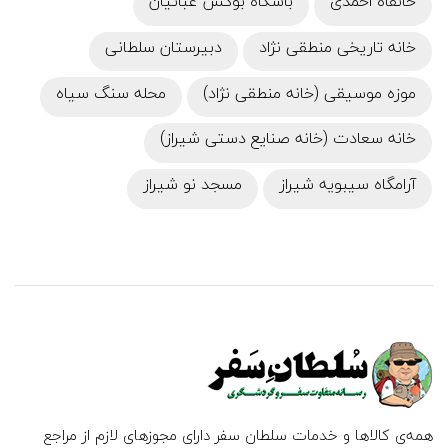
خانقاه احمدی
باشگاه بوکس عبائیان
خانه تاریخی منطقی نژاد
دبیرستان سلطانی
موزه موسیقی (خانه منطقی نژاد)
محله سنگ سیاه
خانه سعادت (خانه صنایع دستی شیراز)
آرامگاه سیبویه شیراز
مسجد نو شیراز
همه‌ی کالاها و خدمات سلطان سفر دارای مجوزهای لازم از مراجع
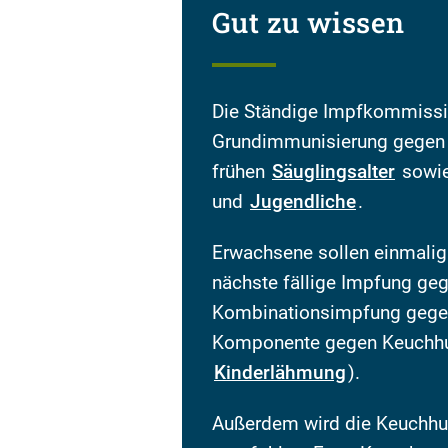
Gut zu wissen
Die Ständige Impfkommissi
Grundimmunisierung gegen K
frühen
Säuglingsalter
sowie
und
Jugendliche
.
Erwachsene sollen einmalig
nächste fällige Impfung ge
Kombinationsimpfung gegeb
Komponente gegen Keuchhus
Kinderlähmung
).
Außerdem wird die Keuchhu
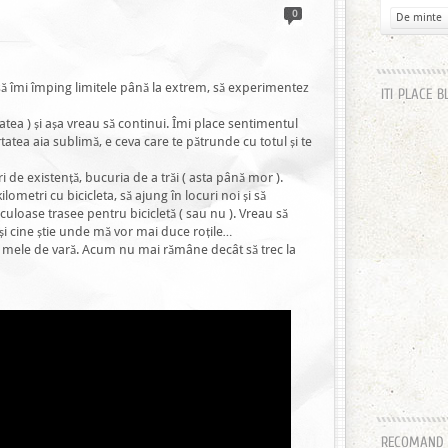
0
De minte
să îmi împing limitele până la extrem, să experimentez
ITI PLACE B
tea ) și așa vreau să continui. Îmi place sentimentul
ertatea aia sublimă, e ceva care te pătrunde cu totul și te
ri de existență, bucuria de a trăi ( asta până mor ).
lometri cu bicicleta, să ajung în locuri noi și să
culoase trasee pentru bicicletă ( sau nu ). Vreau să
 și cine știe unde mă vor mai duce roțile…
 mele de vară. Acum nu mai rămâne decât să trec la
RECOMAND H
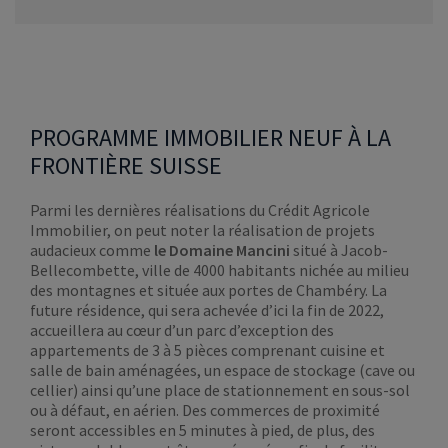
PROGRAMME IMMOBILIER NEUF À LA
FRONTIÈRE SUISSE
Parmi les dernières réalisations du Crédit Agricole
Immobilier, on peut noter la réalisation de projets
audacieux comme
le Domaine Mancini
situé à Jacob-
Bellecombette, ville de 4000 habitants nichée au milieu
des montagnes et située aux portes de Chambéry. La
future résidence, qui sera achevée d’ici la fin de 2022,
accueillera au cœur d’un parc d’exception des
appartements de 3 à 5 pièces comprenant cuisine et
salle de bain aménagées, un espace de stockage (cave ou
cellier) ainsi qu’une place de stationnement en sous-sol
ou à défaut, en aérien. Des commerces de proximité
seront accessibles en 5 minutes à pied, de plus, des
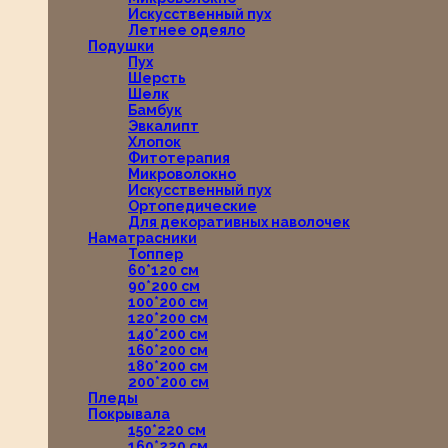
Искусственный пух
Летнее одеяло
Подушки
Пух
Шерсть
Шелк
Бамбук
Эвкалипт
Хлопок
Фитотерапия
Микроволокно
Искусственный пух
Ортопедические
Для декоративных наволочек
Наматрасники
Топпер
60*120 см
90*200 см
100*200 см
120*200 см
140*200 см
160*200 см
180*200 см
200*200 см
Пледы
Покрывала
150*220 см
160*220 см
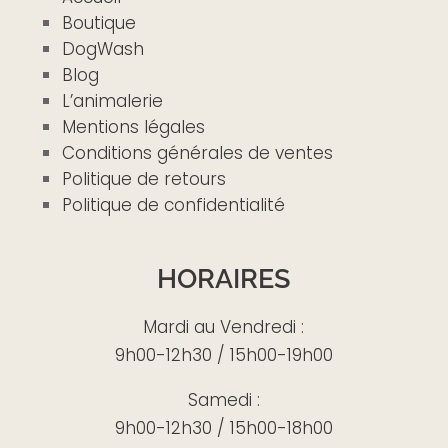
Boutique
DogWash
Blog
L’animalerie
Mentions légales
Conditions générales de ventes
Politique de retours
Politique de confidentialité
HORAIRES
Mardi au Vendredi :
9h00-12h30 / 15h00-19h00
Samedi :
9h00-12h30 / 15h00-18h00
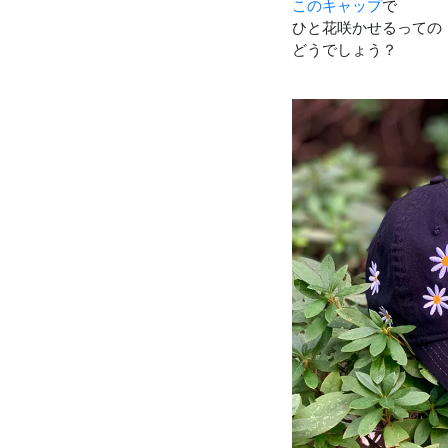
このキャップ
で
ひと花咲かせるっての
どうでしょう？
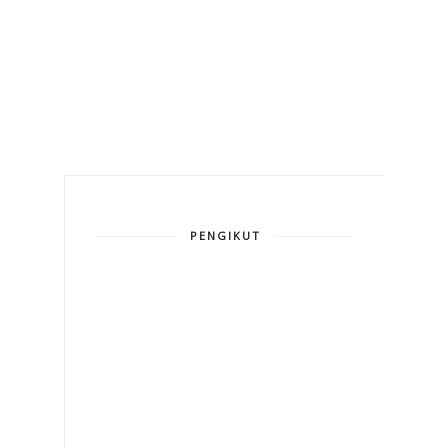
PENGIKUT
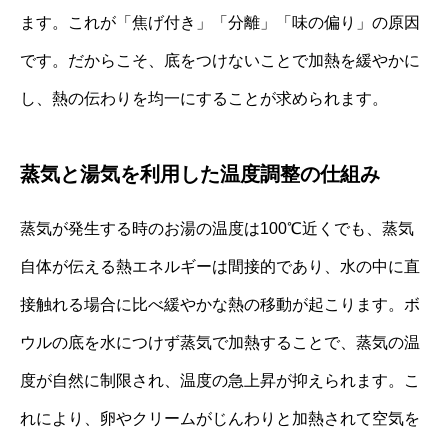
ます。これが「焦げ付き」「分離」「味の偏り」の原因
です。だからこそ、底をつけないことで加熱を緩やかに
し、熱の伝わりを均一にすることが求められます。
蒸気と湯気を利用した温度調整の仕組み
蒸気が発生する時のお湯の温度は100℃近くでも、蒸気
自体が伝える熱エネルギーは間接的であり、水の中に直
接触れる場合に比べ緩やかな熱の移動が起こります。ボ
ウルの底を水につけず蒸気で加熱することで、蒸気の温
度が自然に制限され、温度の急上昇が抑えられます。こ
れにより、卵やクリームがじんわりと加熱されて空気を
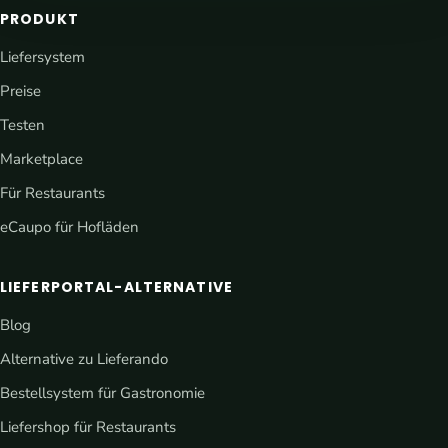
PRODUKT
Liefersystem
Preise
Testen
Marketplace
Für Restaurants
eCaupo für Hofläden
LIEFERPORTAL-ALTERNATIVE
Blog
Alternative zu Lieferando
Bestellsystem für Gastronomie
Liefershop für Restaurants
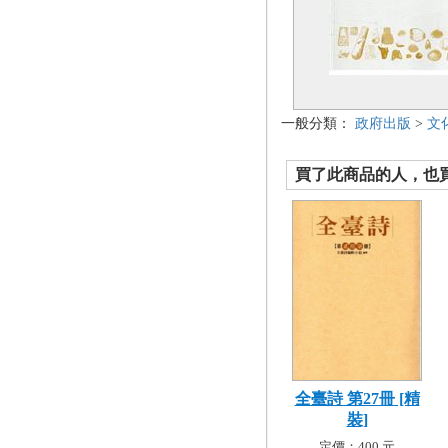
一般分類：
政府出版
>
文
買了此商品的人，也買了.
全臺詩 第27冊 [精
裝]
定價：400 元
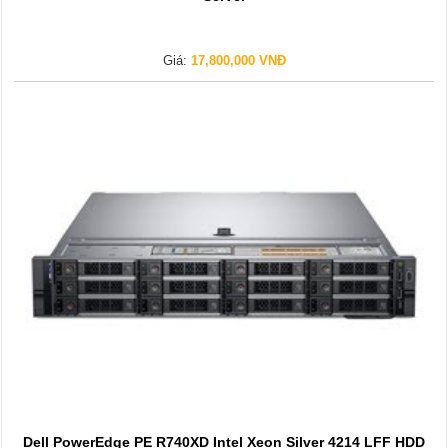
Giá:
17,800,000 VNĐ
Dell PowerEdge PE R740XD Intel Xeon Silver 4214 LFF HDD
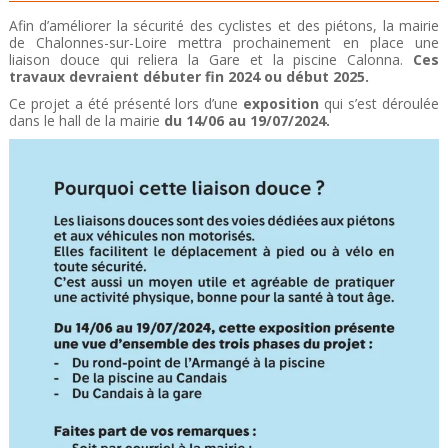
Afin d’améliorer la sécurité des cyclistes et des piétons, la mairie
de Chalonnes-sur-Loire mettra prochainement en place une
liaison douce qui reliera la Gare et la piscine Calonna.
Ces
travaux devraient débuter fin 2024 ou début 2025.
Ce projet a été présenté lors d’une
exposition
qui s’est déroulée
dans le hall de la mairie
du 14/06 au 19/07/2024.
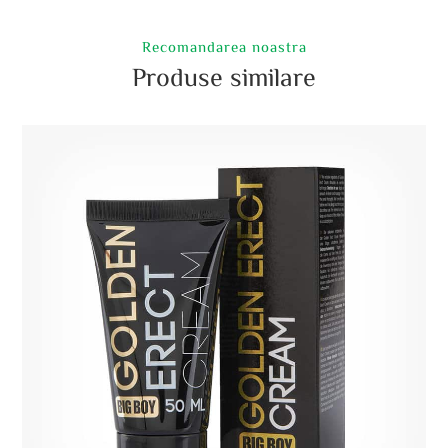
Recomandarea noastra
Produse similare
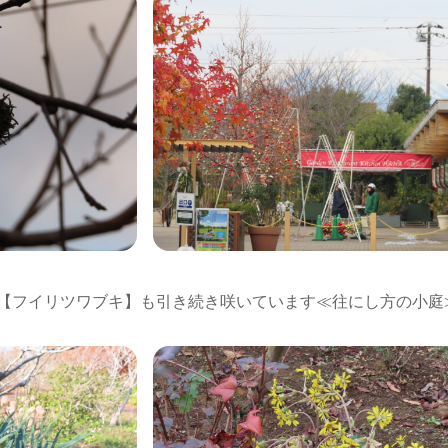
【フイリツワブキ】も引き続き咲いています≪往にし方の小庭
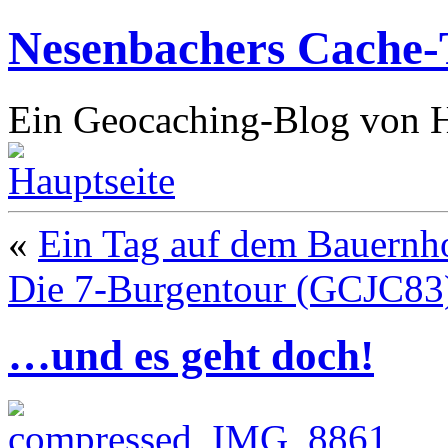
Nesenbachers Cache-
Ein Geocaching-Blog von 
«
Ein Tag auf dem Bauernh
Die 7-Burgentour (GCJC83
…und es geht doch!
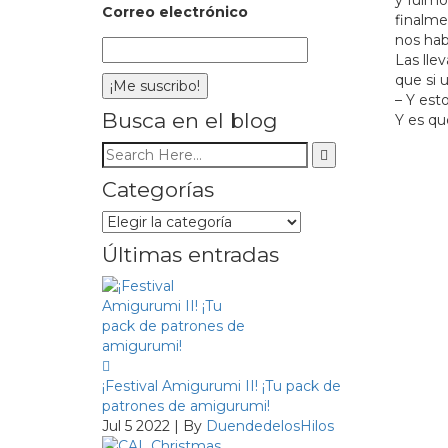
Correo electrónico
finalme
nos hab
Las lle
que si 
– Y est
Busca en el blog
Y es qu
Categorías
Categorías
Últimas entradas
¡Festival Amigurumi II! ¡Tu pack de
patrones de amigurumi!
Jul 5 2022 | By
DuendedelosHilos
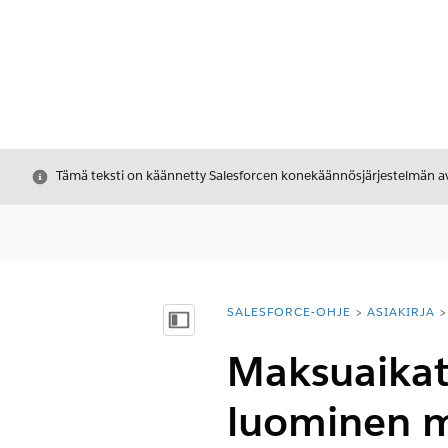
Sulje
Tämä teksti on käännetty Salesforcen konekäännösjärjestelmän avu
SALESFORCE-OHJE
ASIAKIRJA
Olet tässä:
Näytä sisällysluettelo
Maksuaikat
luominen m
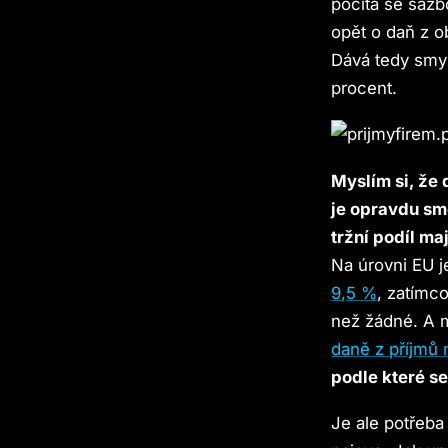
počítá se sazbo
opět o daň z o
Dává tedy smys
procent.
Myslím si, že
je opravdu sm
tržní podíl ma
Na úrovni EU j
9,5 %
, zatímco
než žádné. A m
daně z příjmů 
podle které s
Je ale potřeba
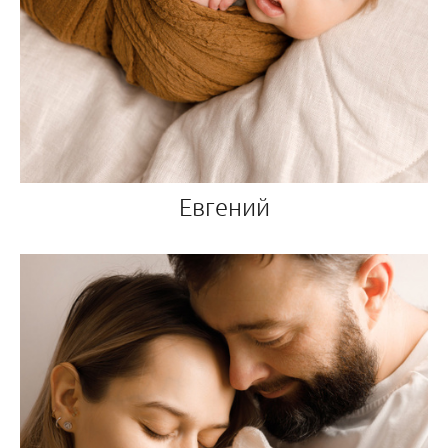
Евгений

____

== Problem statement ==
Line by line, write out the data above exactly, without the pictures.

== Solved problem ==
خانقاه احمدی
باشگاه بوکس عبائیان
خانه تاریخی منطقی نژاد
دبیرستان سلطانی
موزه موسیقی (خانه منطقی نژاد)
محله سنگ سیاه
خانه سعادت (خانه صنایع دستی شیراز)
آرامگاه سیبویه شیراز
مسجد نو شیراز
همه‌ی کالاها و خدمات سلطان سفر دارای مجوزهای لازم از مراجع
Gut zu wissen
Die Ständige Impfkommissi
Grundimmunisierung gegen K
frühen
Säuglingsalter
sowie
und
Jugendliche
.
Erwachsene sollen einmalig
nächste fällige Impfung ge
Kombinationsimpfung gegeb
Komponente gegen Keuchhus
Kinderlähmung
).
Außerdem wird die Keuchhu
0
De minte
să îmi împing limitele până la extrem, să experimentez
ITI PLACE B
tea ) și așa vreau să continui. Îmi place sentimentul
ertatea aia sublimă, e ceva care te pătrunde cu totul și te
ri de existență, bucuria de a trăi ( asta până mor ).
lometri cu bicicleta, să ajung în locuri noi și să
culoase trasee pentru bicicletă ( sau nu ). Vreau să
 și cine știe unde mă vor mai duce roțile…
 mele de vară. Acum nu mai rămâne decât să trec la
RECOMAND H
PROGRAMME IMMOBILIER NEUF À LA
FRONTIÈRE SUISSE
Parmi les dernières réalisations du Crédit Agricole
Immobilier, on peut noter la réalisation de projets
audacieux comme
le Domaine Mancini
situé à Jacob-
Bellecombette, ville de 4000 habitants nichée au milieu
des montagnes et située aux portes de Chambéry. La
future résidence, qui sera achevée d’ici la fin de 2022,
accueillera au cœur d’un parc d’exception des
appartements de 3 à 5 pièces comprenant cuisine et
salle de bain aménagées, un espace de stockage (cave ou
cellier) ainsi qu’une place de stationnement en sous-sol
ou à défaut, en aérien. Des commerces de proximité
seront accessibles en 5 minutes à pied, de plus, des
Искусственный пух
Летнее одеяло
Подушки
Пух
Шерсть
Шелк
Бамбук
Эвкалипт
Хлопок
Фитотерапия
Микроволокно
Искусственный пух
Ортопедические
Для декоративных наволочек
Наматрасники
Топпер
60*120 см
90*200 см
100*200 см
120*200 см
140*200 см
160*200 см
180*200 см
200*200 см
Пледы
Покрывала
150*220 см
160*220 см
Boutique
DogWash
Blog
L’animalerie
Mentions légales
Conditions générales de ventes
Politique de retours
Politique de confidentialité
HORAIRES
Mardi au Vendredi :
9h00-12h30 / 15h00-19h00
Samedi :
9h00-12h30 / 15h00-18h00
このキャップ
で
ひと花咲かせるっての
どうでしょう？
PENGIKUT
ます。これが「焦げ付き」「分離」「味の偏り」の原因
です。だからこそ、底をつけないことで加熱を緩やかに
し、熱の伝わりを均一にすることが求められます。
蒸気と湯気を利用した温度調整の仕組み
蒸気が発生する時のお湯の温度は100℃近くでも、蒸気
自体が伝える熱エネルギーは間接的であり、水の中に直
接触れる場合に比べ緩やかな熱の移動が起こります。ボ
ウルの底を水につけず蒸気で加熱することで、蒸気の温
度が自然に制限され、温度の急上昇が抑えられます。こ
れにより、卵やクリームがじんわりと加熱されて空気を
PRODUKT
Liefersystem
Preise
Testen
Marketplace
Für Restaurants
eCaupo für Hofläden
LIEFERPORTAL-ALTERNATIVE
Blog
Alternative zu Lieferando
Bestellsystem für Gastronomie
Liefershop für Restaurants
一般分類：
政府出版
>
文
買了此商品的人，也買了.
全臺詩 第27冊 [精
裝]
定價：400 元
Giá:
17,800,000 VNĐ
Dell PowerEdge PE R740XD Intel Xeon Silver 4214 LFF HDD
Afin d’améliorer la sécurité des cyclistes et des piétons, la mairie
de Chalonnes-sur-Loire mettra prochainement en place une
liaison douce qui reliera la Gare et la piscine Calonna.
Ces
travaux devraient débuter fin 2024 ou début 2025.
Ce projet a été présenté lors d’une
exposition
qui s’est déroulée
dans le hall de la mairie
du 14/06 au 19/07/2024.
Recomandarea noastra
Produse similare
【フイリツワブキ】も引き続き咲いています≪往にし方の小庭
Nesenbachers Cache-
Ein Geocaching-Blog von 
«
Ein Tag auf dem Bauernh
Die 7-Burgentour (GCJC83
…und es geht doch!
Correo electrónico
finalme
nos hab
Las lle
que si 
– Y est
Busca en el blog
Y es qu
Categorías
Categorías
Últimas entradas
¡Festival Amigurumi II! ¡Tu pack de
patrones de amigurumi!
Jul 5 2022 | By
DuendedelosHilos
Sulje
Tämä teksti on käännetty Salesforcen konekäännösjärjestelmän avu
SALESFORCE-OHJE
ASIAKIRJA
Olet tässä:
Näytä sisällysluettelo
Maksuaikat
luominen m
počítá se sazbo
opět o daň z o
Dává tedy smys
procent.
Myslím si, že
je opravdu sm
tržní podíl ma
Na úrovni EU j
9,5 %
, zatímco
než žádné. A m
daně z příjmů 
podle které s
Je ale potřeba
Евгений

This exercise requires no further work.